### What the exercise asks
Each line of the data has to be transcribed exactly.

(Stored data)
────────────────────────────────────────
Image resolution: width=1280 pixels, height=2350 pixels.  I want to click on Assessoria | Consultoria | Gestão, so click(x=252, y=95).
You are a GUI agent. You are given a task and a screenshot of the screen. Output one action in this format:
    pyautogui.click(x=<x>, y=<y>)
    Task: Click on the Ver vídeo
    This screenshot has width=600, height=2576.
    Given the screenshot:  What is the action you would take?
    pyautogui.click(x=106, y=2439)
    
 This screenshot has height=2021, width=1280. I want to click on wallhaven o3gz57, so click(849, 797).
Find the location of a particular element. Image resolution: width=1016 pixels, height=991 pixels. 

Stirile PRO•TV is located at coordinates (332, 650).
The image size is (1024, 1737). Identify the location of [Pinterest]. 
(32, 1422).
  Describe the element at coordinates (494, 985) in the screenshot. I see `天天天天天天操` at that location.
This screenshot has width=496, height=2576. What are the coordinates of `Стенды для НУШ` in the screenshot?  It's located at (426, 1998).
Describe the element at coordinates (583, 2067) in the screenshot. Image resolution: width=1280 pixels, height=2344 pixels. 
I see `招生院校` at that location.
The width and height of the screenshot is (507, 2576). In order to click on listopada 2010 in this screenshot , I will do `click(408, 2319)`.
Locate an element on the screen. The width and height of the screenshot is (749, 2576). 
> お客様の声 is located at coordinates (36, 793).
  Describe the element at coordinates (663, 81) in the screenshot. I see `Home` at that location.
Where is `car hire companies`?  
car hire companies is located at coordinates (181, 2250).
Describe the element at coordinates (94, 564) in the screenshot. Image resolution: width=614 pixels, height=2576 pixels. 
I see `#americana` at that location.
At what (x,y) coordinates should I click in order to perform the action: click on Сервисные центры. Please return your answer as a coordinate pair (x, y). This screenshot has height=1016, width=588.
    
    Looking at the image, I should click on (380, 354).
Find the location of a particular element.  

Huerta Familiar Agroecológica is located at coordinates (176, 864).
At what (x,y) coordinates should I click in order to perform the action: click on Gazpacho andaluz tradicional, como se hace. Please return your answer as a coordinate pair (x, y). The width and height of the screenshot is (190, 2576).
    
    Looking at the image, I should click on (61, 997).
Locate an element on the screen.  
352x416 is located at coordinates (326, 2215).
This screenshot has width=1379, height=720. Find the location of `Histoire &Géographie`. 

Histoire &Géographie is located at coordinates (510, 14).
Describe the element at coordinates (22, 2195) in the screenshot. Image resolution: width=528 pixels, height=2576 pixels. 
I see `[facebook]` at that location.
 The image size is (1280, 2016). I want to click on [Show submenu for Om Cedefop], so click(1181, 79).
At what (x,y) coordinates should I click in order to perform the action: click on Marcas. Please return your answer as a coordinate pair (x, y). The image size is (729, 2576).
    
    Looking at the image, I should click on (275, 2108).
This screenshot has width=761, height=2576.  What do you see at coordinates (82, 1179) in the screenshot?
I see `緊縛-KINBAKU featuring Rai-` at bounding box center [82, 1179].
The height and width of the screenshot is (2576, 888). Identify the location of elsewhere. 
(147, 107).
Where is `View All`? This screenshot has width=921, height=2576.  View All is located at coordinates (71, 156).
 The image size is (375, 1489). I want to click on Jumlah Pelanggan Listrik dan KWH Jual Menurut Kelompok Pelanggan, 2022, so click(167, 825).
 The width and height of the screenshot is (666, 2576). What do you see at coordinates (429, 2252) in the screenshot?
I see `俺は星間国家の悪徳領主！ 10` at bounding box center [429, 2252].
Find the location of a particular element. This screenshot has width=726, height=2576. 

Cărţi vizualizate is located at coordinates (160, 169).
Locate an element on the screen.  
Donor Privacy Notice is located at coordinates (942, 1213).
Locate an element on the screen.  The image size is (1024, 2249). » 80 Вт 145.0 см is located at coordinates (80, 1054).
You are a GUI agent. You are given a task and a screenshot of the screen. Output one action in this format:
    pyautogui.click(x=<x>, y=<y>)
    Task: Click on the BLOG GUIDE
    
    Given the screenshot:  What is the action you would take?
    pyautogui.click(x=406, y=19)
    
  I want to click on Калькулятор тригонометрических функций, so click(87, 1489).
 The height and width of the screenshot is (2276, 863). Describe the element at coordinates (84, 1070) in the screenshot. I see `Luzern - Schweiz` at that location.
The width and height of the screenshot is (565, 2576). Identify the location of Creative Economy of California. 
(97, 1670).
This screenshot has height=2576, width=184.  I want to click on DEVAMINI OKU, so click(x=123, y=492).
────────────────────────────────────────
### Answer to this task
Image resolution: width=1280 pixels, height=2350 pixels.  I want to click on Assessoria | Consultoria | Gestão, so click(x=252, y=95).
You are a GUI agent. You are given a task and a screenshot of the screen. Output one action in this format:
    pyautogui.click(x=<x>, y=<y>)
    Task: Click on the Ver vídeo
    This screenshot has width=600, height=2576.
    Given the screenshot:  What is the action you would take?
    pyautogui.click(x=106, y=2439)
    
 This screenshot has height=2021, width=1280. I want to click on wallhaven o3gz57, so click(849, 797).
Find the location of a particular element. Image resolution: width=1016 pixels, height=991 pixels. 

Stirile PRO•TV is located at coordinates (332, 650).
The image size is (1024, 1737). Identify the location of [Pinterest]. 
(32, 1422).
  Describe the element at coordinates (494, 985) in the screenshot. I see `天天天天天天操` at that location.
This screenshot has width=496, height=2576. What are the coordinates of `Стенды для НУШ` in the screenshot?  It's located at (426, 1998).
Describe the element at coordinates (583, 2067) in the screenshot. Image resolution: width=1280 pixels, height=2344 pixels. 
I see `招生院校` at that location.
The width and height of the screenshot is (507, 2576). In order to click on listopada 2010 in this screenshot , I will do `click(408, 2319)`.
Locate an element on the screen. The width and height of the screenshot is (749, 2576). 
> お客様の声 is located at coordinates (36, 793).
  Describe the element at coordinates (663, 81) in the screenshot. I see `Home` at that location.
Where is `car hire companies`?  
car hire companies is located at coordinates (181, 2250).
Describe the element at coordinates (94, 564) in the screenshot. Image resolution: width=614 pixels, height=2576 pixels. 
I see `#americana` at that location.
At what (x,y) coordinates should I click in order to perform the action: click on Сервисные центры. Please return your answer as a coordinate pair (x, y). This screenshot has height=1016, width=588.
    
    Looking at the image, I should click on (380, 354).
Find the location of a particular element.  

Huerta Familiar Agroecológica is located at coordinates (176, 864).
At what (x,y) coordinates should I click in order to perform the action: click on Gazpacho andaluz tradicional, como se hace. Please return your answer as a coordinate pair (x, y). The width and height of the screenshot is (190, 2576).
    
    Looking at the image, I should click on (61, 997).
Locate an element on the screen.  
352x416 is located at coordinates (326, 2215).
This screenshot has width=1379, height=720. Find the location of `Histoire &Géographie`. 

Histoire &Géographie is located at coordinates (510, 14).
Describe the element at coordinates (22, 2195) in the screenshot. Image resolution: width=528 pixels, height=2576 pixels. 
I see `[facebook]` at that location.
 The image size is (1280, 2016). I want to click on [Show submenu for Om Cedefop], so click(1181, 79).
At what (x,y) coordinates should I click in order to perform the action: click on Marcas. Please return your answer as a coordinate pair (x, y). The image size is (729, 2576).
    
    Looking at the image, I should click on (275, 2108).
This screenshot has width=761, height=2576.  What do you see at coordinates (82, 1179) in the screenshot?
I see `緊縛-KINBAKU featuring Rai-` at bounding box center [82, 1179].
The height and width of the screenshot is (2576, 888). Identify the location of elsewhere. 
(147, 107).
Where is `View All`? This screenshot has width=921, height=2576.  View All is located at coordinates (71, 156).
 The image size is (375, 1489). I want to click on Jumlah Pelanggan Listrik dan KWH Jual Menurut Kelompok Pelanggan, 2022, so click(167, 825).
 The width and height of the screenshot is (666, 2576). What do you see at coordinates (429, 2252) in the screenshot?
I see `俺は星間国家の悪徳領主！ 10` at bounding box center [429, 2252].
Find the location of a particular element. This screenshot has width=726, height=2576. 

Cărţi vizualizate is located at coordinates (160, 169).
Locate an element on the screen.  
Donor Privacy Notice is located at coordinates (942, 1213).
Locate an element on the screen.  The image size is (1024, 2249). » 80 Вт 145.0 см is located at coordinates (80, 1054).
You are a GUI agent. You are given a task and a screenshot of the screen. Output one action in this format:
    pyautogui.click(x=<x>, y=<y>)
    Task: Click on the BLOG GUIDE
    
    Given the screenshot:  What is the action you would take?
    pyautogui.click(x=406, y=19)
    
  I want to click on Калькулятор тригонометрических функций, so click(87, 1489).
 The height and width of the screenshot is (2276, 863). Describe the element at coordinates (84, 1070) in the screenshot. I see `Luzern - Schweiz` at that location.
The width and height of the screenshot is (565, 2576). Identify the location of Creative Economy of California. 
(97, 1670).
This screenshot has height=2576, width=184.  I want to click on DEVAMINI OKU, so click(x=123, y=492).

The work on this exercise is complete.